An exact transcription of all the entries is needed; pictures stay out.

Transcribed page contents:
--- START ---

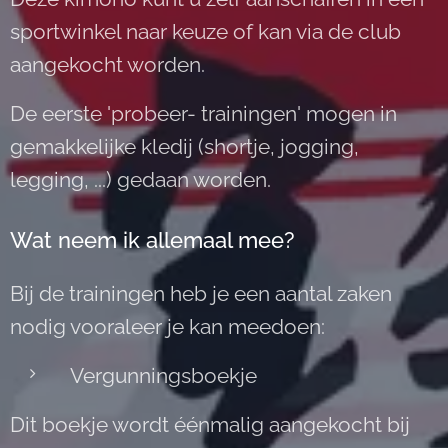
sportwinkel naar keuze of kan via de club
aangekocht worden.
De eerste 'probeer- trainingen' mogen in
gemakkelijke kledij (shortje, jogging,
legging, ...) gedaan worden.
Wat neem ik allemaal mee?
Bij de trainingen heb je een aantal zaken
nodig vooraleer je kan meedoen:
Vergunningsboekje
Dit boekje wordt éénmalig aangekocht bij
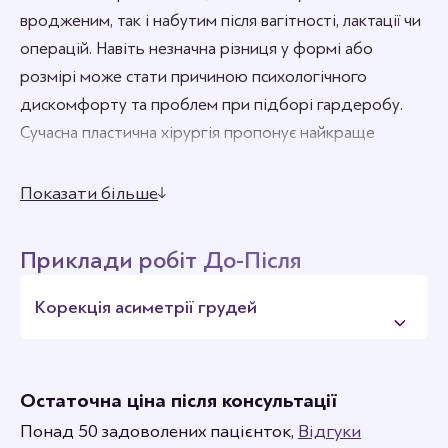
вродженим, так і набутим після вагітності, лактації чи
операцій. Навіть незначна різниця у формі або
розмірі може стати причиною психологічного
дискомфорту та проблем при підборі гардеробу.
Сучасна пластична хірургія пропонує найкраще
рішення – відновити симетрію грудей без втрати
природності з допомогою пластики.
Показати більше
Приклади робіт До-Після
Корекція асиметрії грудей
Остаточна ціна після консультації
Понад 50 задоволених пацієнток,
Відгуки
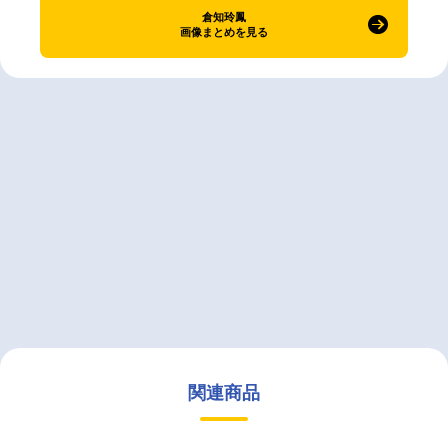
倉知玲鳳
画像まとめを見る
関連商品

--- END ---

— Written reply —
sportwinkel naar keuze of kan via de club
aangekocht worden.
De eerste 'probeer- trainingen' mogen in
gemakkelijke kledij (shortje, jogging,
legging, ...) gedaan worden.
Wat neem ik allemaal mee?
Bij de trainingen heb je een aantal zaken
nodig vooraleer je kan meedoen:
Vergunningsboekje
Dit boekje wordt éénmalig aangekocht bij
вродженим, так і набутим після вагітності, лактації чи
операцій. Навіть незначна різниця у формі або
розмірі може стати причиною психологічного
дискомфорту та проблем при підборі гардеробу.
Сучасна пластична хірургія пропонує найкраще
рішення – відновити симетрію грудей без втрати
природності з допомогою пластики.
Показати більше
Приклади робіт До-Після
Корекція асиметрії грудей
Остаточна ціна після консультації
Понад 50 задоволених пацієнток,
Відгуки
倉知玲鳳
画像まとめを見る
関連商品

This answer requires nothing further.